Following recent studies revealing that we ought not to regularly drink more than 14 units of alcohol per week, guidelines have today been published that make it much easier to keep track of the overwhelming alcohol consumption within the early years sector, particularly since the implementation of the grossly underfunded extended early years offer that the government have heard not one single peep of concern about. “Regularly” is the lynchpin here and for the purpose of this article has been construed to mean regularly as in how often local authorities continue to use the word free instead of funded; how habitually payments are late to providers; how frequently parents’ eligibility codes are screwed up; and how recurrently we’re hearing about yet another setting closing. That kind of regularly.
So let’s do some figures.
14 units of alcohol per week x 52 weeks = 728 units per annum. This is our annual ration.
Now, alcohol consumption is to be restricted to term time only, just like the misrepresented 30 hour offer, because it is scientifically proven that educators require more alcohol during term time than at any other time of the year: that is 728 units/38 weeks = 19.1578947368 units per week. However, the early years practitioner in particular is generously permitted to round up that figure to 20 on account of the fact that it’s awfully difficult to tell the gin from the tonic once it’s in the glass and it’s generally much nicer working with either even numbers or sets of 5.
Next, take weekdays to be Monday to Thursday only, since Friday really is the weekend. 20 units spread over 4 days is 5 whiskey and cream sodas per school night. (A word of caution though: It is highly recommended not to attempt to update policies & procedures or to draft 2 year old progress checks or any other kind of summative assessments whilst under the influence of alcohol just in case some of your parents are grammar Nazis).
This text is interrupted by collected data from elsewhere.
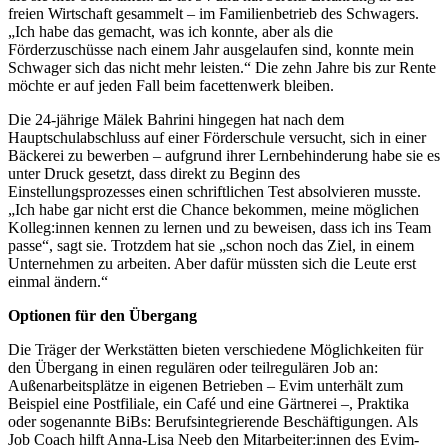
freien Wirtschaft gesammelt – im Familienbetrieb des Schwagers.
„Ich habe das gemacht, was ich konnte, aber als die
Förderzuschüsse nach einem Jahr ausgelaufen sind, konnte mein
Schwager sich das nicht mehr leisten.“ Die zehn Jahre bis zur Rente
möchte er auf jeden Fall beim facettenwerk bleiben.
Die 24-jährige Mälek Bahrini hingegen hat nach dem
Hauptschulabschluss auf einer Förderschule versucht, sich in einer
Bäckerei zu bewerben – aufgrund ihrer Lernbehinderung habe sie es
unter Druck gesetzt, dass direkt zu Beginn des
Einstellungsprozesses einen schriftlichen Test absolvieren musste.
„Ich habe gar nicht erst die Chance bekommen, meine möglichen
Kolleg:innen kennen zu lernen und zu beweisen, dass ich ins Team
passe“, sagt sie. Trotzdem hat sie „schon noch das Ziel, in einem
Unternehmen zu arbeiten. Aber dafür müssten sich die Leute erst
einmal ändern.“
Optionen für den Übergang
Die Träger der Werkstätten bieten verschiedene Möglichkeiten für
den Übergang in einen regulären oder teilregulären Job an:
Außenarbeitsplätze in eigenen Betrieben – Evim unterhält zum
Beispiel eine Postfiliale, ein Café und eine Gärtnerei –, Praktika
oder sogenannte BiBs: Berufsintegrierende Beschäftigungen. Als
Job Coach hilft Anna-Lisa Neeb den Mitarbeiter:innen des Evim-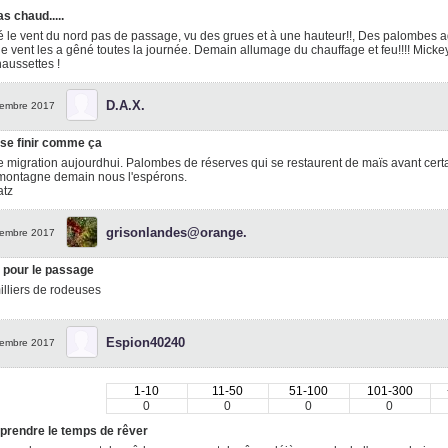
as chaud.....
 le vent du nord pas de passage, vu des grues et à une hauteur!!, Des palombes a
 le vent les a gêné toutes la journée. Demain allumage du chauffage et feu!!!! Mickey
aussettes !
D.A.X.
embre 2017
 se finir comme ça
 migration aujourdhui. Palombes de réserves qui se restaurent de maïs avant cert
 montagne demain nous l'espérons.
atz
grisonlandes@orange.
embre 2017
 pour le passage
lliers de rodeuses
Espion40240
embre 2017
1-10
11-50
51-100
101-300
0
0
0
0
t prendre le temps de rêver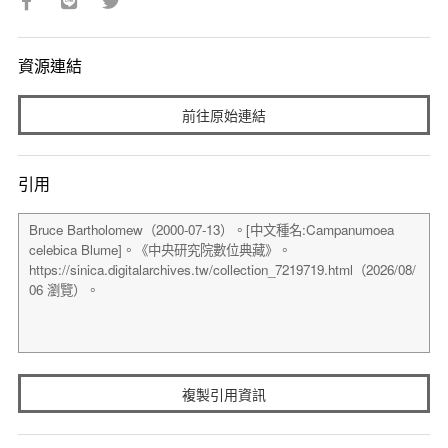
資源連結
前往原始連結
引用
複製引用資訊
Furthermore, to promote sustainability be sure to switch well-known brands for budget brands. Regrettably, quality must be compromised due to government under-funding – it cannot be avoided unless a questionable top-up fee is imposed. Therefore, it is recommended that educators commence a programme of de-sensitisation by mixing value range vodka with Smirnoff and gradually increase the former whilst simultaneously decreasing the latter. Ultimately, inebriation will eventually be achieved although scientific trials conclude that there will ensue a significantly worse hangover than one might otherwise be accustomed to. Take comfort in the fact that as the weeks pass, not only will the liver become more and more accustomed to tolerating inferior liquor but the practitioner will also become less and less embarrassed at the checkout too.
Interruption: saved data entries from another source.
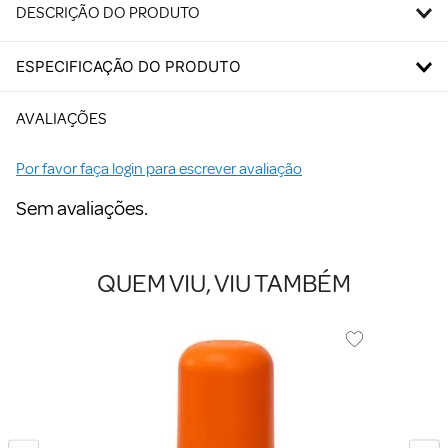
DESCRIÇÃO DO PRODUTO
ESPECIFICAÇÃO DO PRODUTO
AVALIAÇÕES
Por favor faça login para escrever avaliação
Sem avaliações.
QUEM VIU, VIU TAMBÉM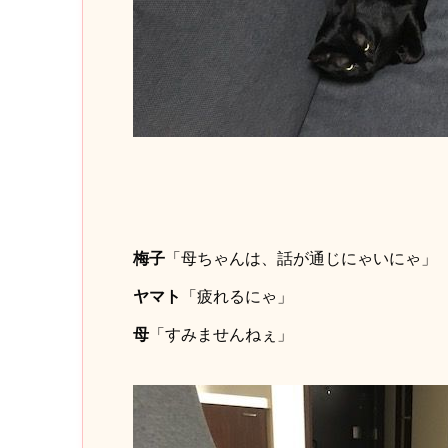
梅子
「母ちゃんは、話が通じにゃいにゃ」
ヤマト
「疲れるにゃ」
母
「すみませんねぇ」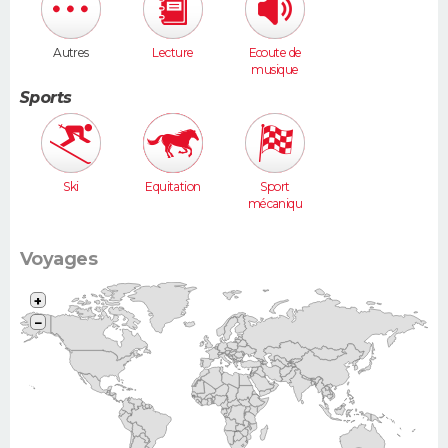
Autres
Lecture
Ecoute de
musique
Sports
Ski
Equitation
Sport
mécaniqu
e
Voyages
+
−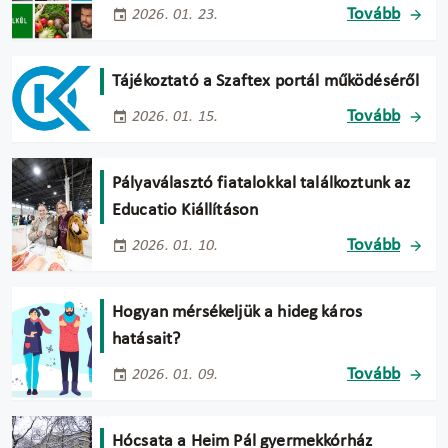
Tovább
2026. 01. 23.
Tájékoztató a Szaftex portál működéséről
Tovább
2026. 01. 15.
Pályaválasztó fiatalokkal találkoztunk az
Educatio Kiállításon
Tovább
2026. 01. 10.
Hogyan mérsékeljük a hideg káros
hatásait?
Tovább
2026. 01. 09.
Hócsata a Heim Pál gyermekkórház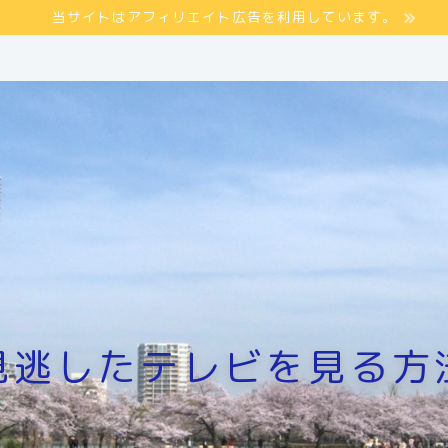
当サイトはアフィリエイト広告を利用しています。
見逃したテレビを見る方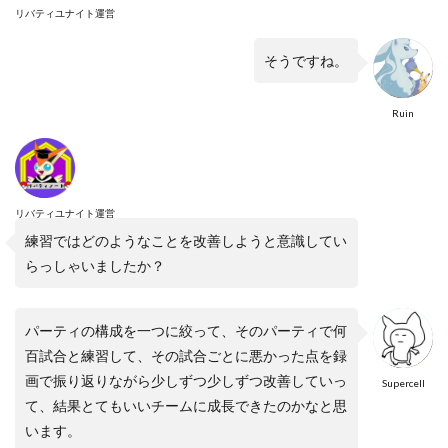
リバティユナイト運営
そうですね。
Ruin
リバティユナイト運営
練習ではどのようなことを改善しようと意識してい
らっしゃいましたか？
パーティの構成を一つに絞って、そのパーティで何
百試合と練習して、その試合ごとに悪かった点を録
画で振り返りながら少しずつ少しずつ改善していっ
Supercell
て、結果とてもいいチームに成長できたのかなと思
います。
Now, it remains to be seen whether further recommendations will make it into a forthcoming planned revision to the guidelines: that is, to align alcohol units with adult to child ratios to make it easier for practitioners to calculate how many units of alcohol will be permitted to be consumed on a day by day basis. For example: as illustrated below, for each baby, it is proposed that 1 unit will generally be permitted (exceptions apply). For toddlers, it is suggested that 5 units per child will be permitted (again, exceptions apply). For primary school pupils, 1 unit is likely to be permitted. This allows practitioners to increase and decrease levels of strictly term-time only nightly consumption based upon how busy their working day has been. Flexibility, afterall, is one of the greatest attributes of the early years workforce.
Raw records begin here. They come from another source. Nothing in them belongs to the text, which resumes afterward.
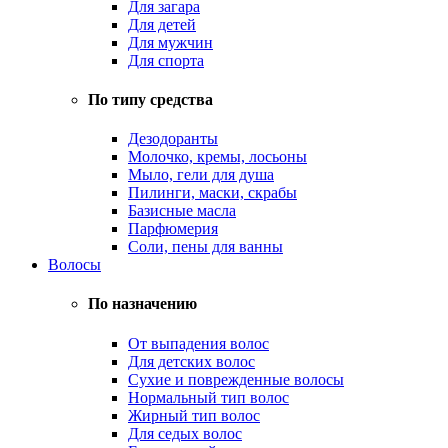
Для загара
Для детей
Для мужчин
Для спорта
По типу средства
Дезодоранты
Молочко, кремы, лосьоны
Мыло, гели для душа
Пилинги, маски, скрабы
Базисные масла
Парфюмерия
Соли, пены для ванны
Волосы
По назначению
От выпадения волос
Для детских волос
Сухие и поврежденные волосы
Нормальный тип волос
Жирный тип волос
Для седых волос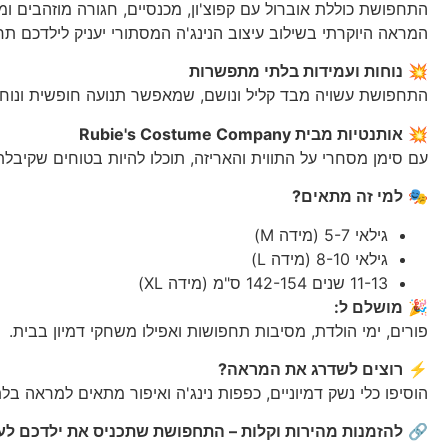
התחפושת כוללת אוברול עם קפוצ'ון, מכנסיים, חגורה מוזהבים ו
המראה היוקרתי בשילוב עיצוב הנינג'ה המסתורי יעניק לילדכם תח
💥
נוחות ועמידות בלתי מתפשרות
התחפושת עשויה מבד קליל ונושם, שמאפשר תנועה חופשית ונוחה
💥
אותנטיות מבית Rubie's Costume Company
עם סימן מסחרי על התווית והאריזה, תוכלו להיות בטוחים שקיבלתם
🎭
למי זה מתאים?
גילאי 5-7 (מידה M)
גילאי 8-10 (מידה L)
11-13 שנים 142-154 ס"מ (מידה XL)
🎉
מושלם ל:
פורים, ימי הולדת, מסיבות תחפושות ואפילו משחקי דמיון בבית.
⚡
רוצים לשדרג את המראה?
הוסיפו כלי נשק דמיוניים, כפפות נינג'ה ואיפור מתאים למראה בל
🔗
להזמנות מהירות וקלות – התחפושת שתכניס את ילדכם לעו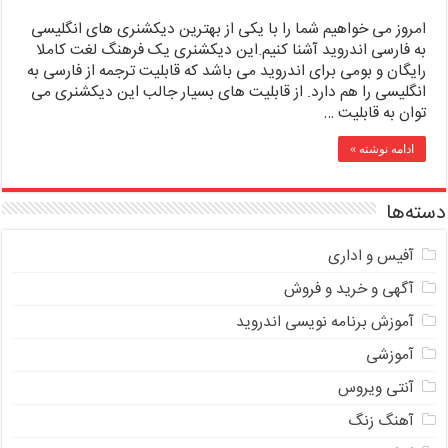
امروز می خواهیم شما را با یکی از بهترین دیکشنری های انگلیسی
به فارسی اندروید آشنا کنیم.این دیکشنری یک فرهنگ لغت کاملا
رایگان و بومی برای اندروید می باشد که قابلیت ترجمه از فارسی به
انگلیسی را هم دارد. از قابلیت های بسیار جالب این دیکشنری می
توان به قابلیت …
ادامه نوشته »
دسته‌ها
آفیس و اداری
آگهی و خرید و فروش
آموزش برنامه نویسی اندروید
آموزشی
آنتی ویروس
آهنگ زنگ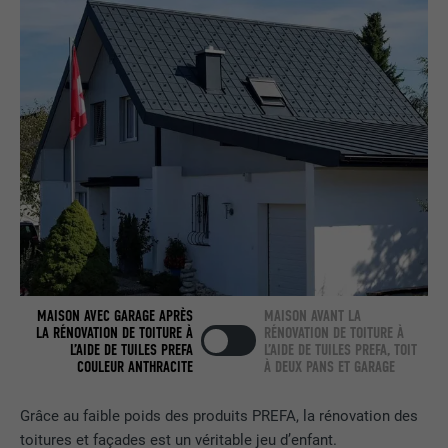
UTILITÉ
Internet contient une fenêtre « Suivez-
nous » intégrée.
NOM
bcookie
FOURNISSEUR
LinkedIn
EXPIRATION
2 ans
Utilisé par le service de réseau social
UTILITÉ
LinkedIn pour suivre l'utilisation de
services intégrés.
MAISON AVEC GARAGE APRÈS
MAISON AVANT LA
LA RÉNOVATION DE TOITURE À
RÉNOVATION DE TOITURE À
NOM
bscookie
L’AIDE DE TUILES PREFA
L’AIDE DE TUILES PREFA, TOIT
COULEUR ANTHRACITE
À DEUX PANS ET GARAGE
FOURNISSEUR
LinkedIn
Grâce au faible poids des produits PREFA, la rénovation des
EXPIRATION
2 ans
toitures et façades est un véritable jeu d’enfant.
It is also worth noting that those working in primary and secondary schools have not been overlooked in their need to drown their sorrows during this period of great and brutal and entirely unnecessary austerity. For instance, for those barely tolerating the job they’d always dreamed of in key stages 1 & 2, one unit of alcohol per child is likely to be permitted, rising to 5 units per child during SATs. Meanwhile, for those just about enduring their lifelong fantasy of making a real difference to children’s lives in key stages 3 & 4, ten units per child is considered a much fairer representation of the tolerance required. This can rise to as much as whatever each individual Teacher reasonably considers s/he can handle whilst still functioning as a pretty decent human being during particularly challenging periods such as parent evenings, choosing GCSE options and all exam periods (including mocks and occasional daft little history tests).